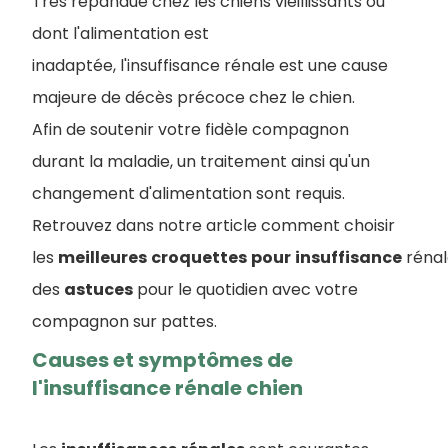
Très répandue chez les chiens vieillissants ou
dont l'alimentation est
inadaptée, l'insuffisance rénale est une cause
majeure de décès précoce chez le chien.
Afin de soutenir votre fidèle compagnon
durant la maladie, un traitement ainsi qu'un
changement d'alimentation sont requis.
Retrouvez dans notre article comment choisir
les
meilleures
croquettes
pour
insuffisance
rénal
des
astuces
pour le quotidien avec votre
compagnon sur pattes.
Causes et symptômes de
l'insuffisance rénale chien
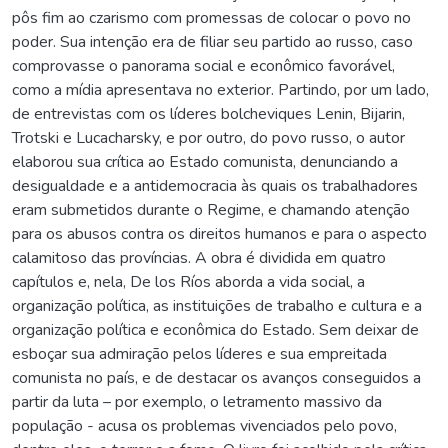
pôs fim ao czarismo com promessas de colocar o povo no
poder. Sua intenção era de filiar seu partido ao russo, caso
comprovasse o panorama social e econômico favorável,
como a mídia apresentava no exterior. Partindo, por um lado,
de entrevistas com os líderes bolcheviques Lenin, Bijarin,
Trotski e Lucacharsky, e por outro, do povo russo, o autor
elaborou sua crítica ao Estado comunista, denunciando a
desigualdade e a antidemocracia às quais os trabalhadores
eram submetidos durante o Regime, e chamando atenção
para os abusos contra os direitos humanos e para o aspecto
calamitoso das províncias. A obra é dividida em quatro
capítulos e, nela, De los Ríos aborda a vida social, a
organização política, as instituições de trabalho e cultura e a
organização política e econômica do Estado. Sem deixar de
esboçar sua admiração pelos líderes e sua empreitada
comunista no país, e de destacar os avanços conseguidos a
partir da luta – por exemplo, o letramento massivo da
população - acusa os problemas vivenciados pelo povo,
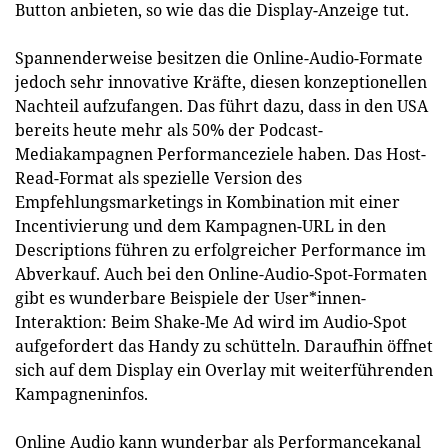
Button anbieten, so wie das die Display-Anzeige tut.
Spannenderweise besitzen die Online-Audio-Formate
jedoch sehr innovative Kräfte, diesen konzeptionellen
Nachteil aufzufangen. Das führt dazu, dass in den USA
bereits heute mehr als 50% der Podcast-
Mediakampagnen Performanceziele haben. Das Host-
Read-Format als spezielle Version des
Empfehlungsmarketings in Kombination mit einer
Incentivierung und dem Kampagnen-URL in den
Descriptions führen zu erfolgreicher Performance im
Abverkauf. Auch bei den Online-Audio-Spot-Formaten
gibt es wunderbare Beispiele der User*innen-
Interaktion: Beim Shake-Me Ad wird im Audio-Spot
aufgefordert das Handy zu schütteln. Daraufhin öffnet
sich auf dem Display ein Overlay mit weiterführenden
Kampagneninfos.
Online Audio kann wunderbar als Performancekanal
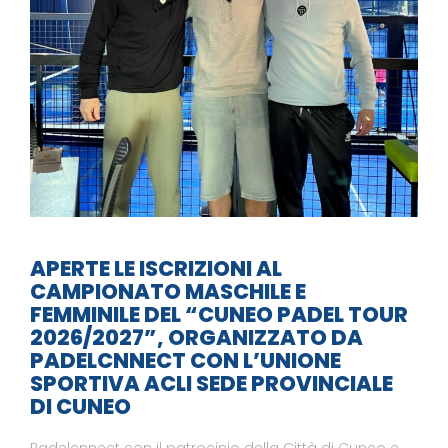
APERTE LE ISCRIZIONI AL
CAMPIONATO MASCHILE E
FEMMINILE DEL “CUNEO PADEL TOUR
2026/2027”, ORGANIZZATO DA
PADELCNNECT CON L’UNIONE
SPORTIVA ACLI SEDE PROVINCIALE
DI CUNEO
Padelcnnect con il patrocinio della Città di Cuneo e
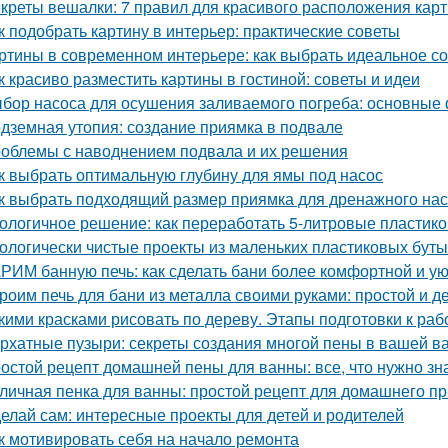
креты вешалки: 7 правил для красивого расположения кар
к подобрать картину в интерьер: практические советы
ртины в современном интерьере: как выбрать идеальное с
к красиво разместить картины в гостиной: советы и идеи
бор насоса для осушения заливаемого погреба: основные
дземная утопия: создание приямка в подвале
облемы с наводнением подвала и их решения
к выбрать оптимальную глубину для ямы под насос
к выбрать подходящий размер приямка для дренажного на
ологичное решение: как переработать 5-литровые пластик
ологически чистые проекты из маленьких пластиковых бут
РИМ банную печь: как сделать бани более комфортной и у
роим печь для бани из металла своими руками: простой и 
кими красками рисовать по дереву. Этапы подготовки к раб
рхатные пузыри: секреты создания многой пены в вашей в
остой рецепт домашней пены для ванны: все, что нужно зн
личная пенка для ванны: простой рецепт для домашнего п
елай сам: интересные проекты для детей и родителей
к мотивировать себя на начало ремонта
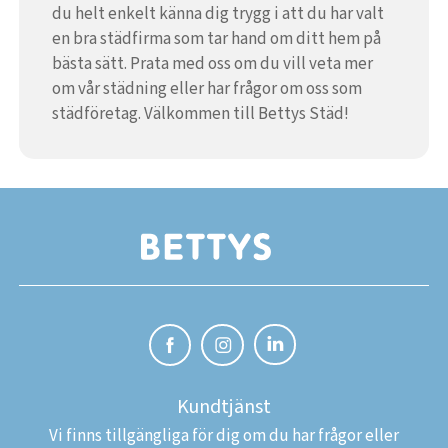
du helt enkelt känna dig trygg i att du har valt
en bra städfirma som tar hand om ditt hem på
bästa sätt. Prata med oss om du vill veta mer
om vår städning eller har frågor om oss som
städföretag. Välkommen till Bettys Städ!
Kundtjänst
Vi finns tillgängliga för dig om du har frågor eller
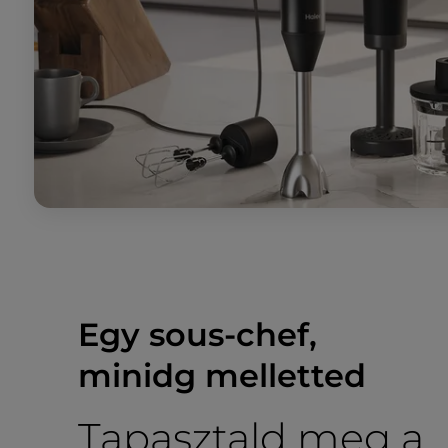
Egy sous-chef,
minidg melletted
Tapasztald meg a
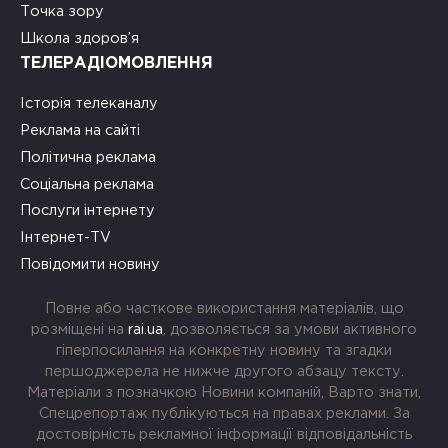
Точка зору
Школа здоров’я
ТЕЛЕРАДІОМОВЛЕННЯ
Історія телеканалу
Реклама на сайті
Політична реклама
Соціальна реклама
Послуги інтернету
Інтернет-TV
Повідомити новину
Повне або часткове використання матеріалів, що
розміщені на
rai.ua
, дозволяється за умови активного
гіперпосилання на конкретну новину та згадки
першоджерела не нижче другого абзацу тексту.
Матеріали з позначкою Новини компаній, Варто знати,
Спецрепортаж публікуються на правах реклами. За
достовірність рекламної інформації відповідальність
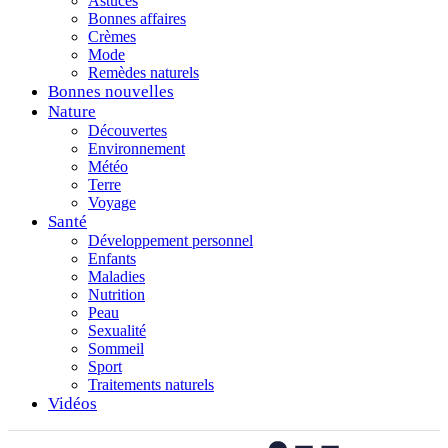
Astuces
Bonnes affaires
Crèmes
Mode
Remèdes naturels
Bonnes nouvelles
Nature
Découvertes
Environnement
Météo
Terre
Voyage
Santé
Développement personnel
Enfants
Maladies
Nutrition
Peau
Sexualité
Sommeil
Sport
Traitements naturels
Vidéos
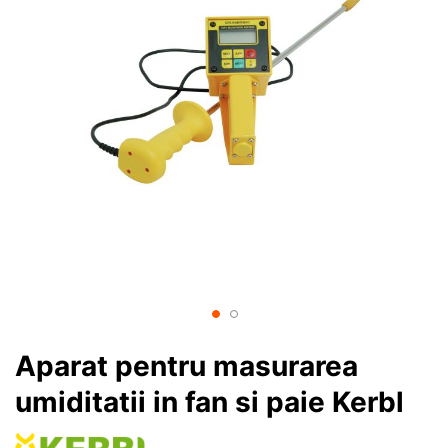
Aparat pentru masurarea
umiditatii in fan si paie Kerbl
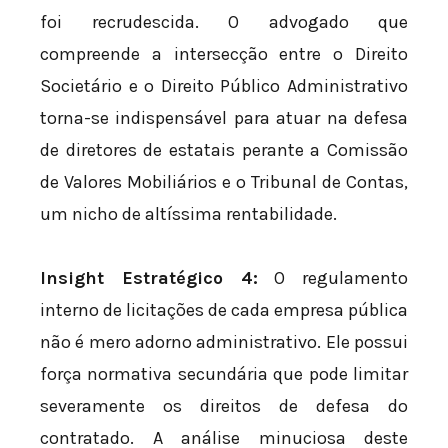
foi recrudescida. O advogado que
compreende a intersecção entre o Direito
Societário e o Direito Público Administrativo
torna-se indispensável para atuar na defesa
de diretores de estatais perante a Comissão
de Valores Mobiliários e o Tribunal de Contas,
um nicho de altíssima rentabilidade.
Insight Estratégico 4:
O regulamento
interno de licitações de cada empresa pública
não é mero adorno administrativo. Ele possui
força normativa secundária que pode limitar
severamente os direitos de defesa do
contratado. A análise minuciosa deste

◆ TASK ITEM: Although the records above contain pictures, output every line exactly and leave the pictures out.

◆ EXERCISE RESPONSE:
Très répandue chez les chiens vieillissants ou
dont l'alimentation est
inadaptée, l'insuffisance rénale est une cause
majeure de décès précoce chez le chien.
Afin de soutenir votre fidèle compagnon
durant la maladie, un traitement ainsi qu'un
changement d'alimentation sont requis.
Retrouvez dans notre article comment choisir
les
meilleures
croquettes
pour
insuffisance
rénal
des
astuces
pour le quotidien avec votre
compagnon sur pattes.
Causes et symptômes de
l'insuffisance rénale chien
pôs fim ao czarismo com promessas de colocar o povo no
poder. Sua intenção era de filiar seu partido ao russo, caso
comprovasse o panorama social e econômico favorável,
como a mídia apresentava no exterior. Partindo, por um lado,
de entrevistas com os líderes bolcheviques Lenin, Bijarin,
Trotski e Lucacharsky, e por outro, do povo russo, o autor
elaborou sua crítica ao Estado comunista, denunciando a
desigualdade e a antidemocracia às quais os trabalhadores
eram submetidos durante o Regime, e chamando atenção
para os abusos contra os direitos humanos e para o aspecto
calamitoso das províncias. A obra é dividida em quatro
capítulos e, nela, De los Ríos aborda a vida social, a
organização política, as instituições de trabalho e cultura e a
organização política e econômica do Estado. Sem deixar de
esboçar sua admiração pelos líderes e sua empreitada
comunista no país, e de destacar os avanços conseguidos a
partir da luta – por exemplo, o letramento massivo da
população - acusa os problemas vivenciados pelo povo,
Button anbieten, so wie das die Display-Anzeige tut.
Spannenderweise besitzen die Online-Audio-Formate
jedoch sehr innovative Kräfte, diesen konzeptionellen
Nachteil aufzufangen. Das führt dazu, dass in den USA
bereits heute mehr als 50% der Podcast-
Mediakampagnen Performanceziele haben. Das Host-
Read-Format als spezielle Version des
Empfehlungsmarketings in Kombination mit einer
Incentivierung und dem Kampagnen-URL in den
Descriptions führen zu erfolgreicher Performance im
Abverkauf. Auch bei den Online-Audio-Spot-Formaten
gibt es wunderbare Beispiele der User*innen-
Interaktion: Beim Shake-Me Ad wird im Audio-Spot
aufgefordert das Handy zu schütteln. Daraufhin öffnet
sich auf dem Display ein Overlay mit weiterführenden
Kampagneninfos.
Online Audio kann wunderbar als Performancekanal
APERTE LE ISCRIZIONI AL
CAMPIONATO MASCHILE E
FEMMINILE DEL “CUNEO PADEL TOUR
2026/2027”, ORGANIZZATO DA
PADELCNNECT CON L’UNIONE
SPORTIVA ACLI SEDE PROVINCIALE
DI CUNEO
Padelcnnect con il patrocinio della Città di Cuneo e
креты вешалки: 7 правил для красивого расположения кар
к подобрать картину в интерьер: практические советы
ртины в современном интерьере: как выбрать идеальное с
к красиво разместить картины в гостиной: советы и идеи
бор насоса для осушения заливаемого погреба: основные
дземная утопия: создание приямка в подвале
облемы с наводнением подвала и их решения
к выбрать оптимальную глубину для ямы под насос
к выбрать подходящий размер приямка для дренажного на
ологичное решение: как переработать 5-литровые пластик
ологически чистые проекты из маленьких пластиковых бут
РИМ банную печь: как сделать бани более комфортной и у
роим печь для бани из металла своими руками: простой и 
кими красками рисовать по дереву. Этапы подготовки к раб
рхатные пузыри: секреты создания многой пены в вашей в
остой рецепт домашней пены для ванны: все, что нужно зн
личная пенка для ванны: простой рецепт для домашнего п
елай сам: интересные проекты для детей и родителей
к мотивировать себя на начало ремонта
du helt enkelt känna dig trygg i att du har valt
en bra städfirma som tar hand om ditt hem på
bästa sätt. Prata med oss om du vill veta mer
om vår städning eller har frågor om oss som
städföretag. Välkommen till Bettys Städ!
Kundtjänst
Vi finns tillgängliga för dig om du har frågor eller
Egy sous-chef,
minidg melletted
Tapasztald meg a
Точка зору
Школа здоров’я
ТЕЛЕРАДІОМОВЛЕННЯ
Історія телеканалу
Реклама на сайті
Політична реклама
Соціальна реклама
Послуги інтернету
Інтернет-TV
Повідомити новину
Повне або часткове використання матеріалів, що
розміщені на
rai.ua
, дозволяється за умови активного
гіперпосилання на конкретну новину та згадки
першоджерела не нижче другого абзацу тексту.
Матеріали з позначкою Новини компаній, Варто знати,
Спецрепортаж публікуються на правах реклами. За
достовірність рекламної інформації відповідальність
Astuces
Bonnes affaires
Crèmes
Mode
Remèdes naturels
Bonnes nouvelles
Nature
Découvertes
Environnement
Météo
Terre
Voyage
Santé
Développement personnel
Enfants
Maladies
Nutrition
Peau
Sexualité
Sommeil
Sport
Traitements naturels
Vidéos
Aparat pentru masurarea
umiditatii in fan si paie Kerbl
foi recrudescida. O advogado que
compreende a intersecção entre o Direito
Societário e o Direito Público Administrativo
torna-se indispensável para atuar na defesa
de diretores de estatais perante a Comissão
de Valores Mobiliários e o Tribunal de Contas,
um nicho de altíssima rentabilidade.
Insight Estratégico 4:
O regulamento
interno de licitações de cada empresa pública
não é mero adorno administrativo. Ele possui
força normativa secundária que pode limitar
severamente os direitos de defesa do
contratado. A análise minuciosa deste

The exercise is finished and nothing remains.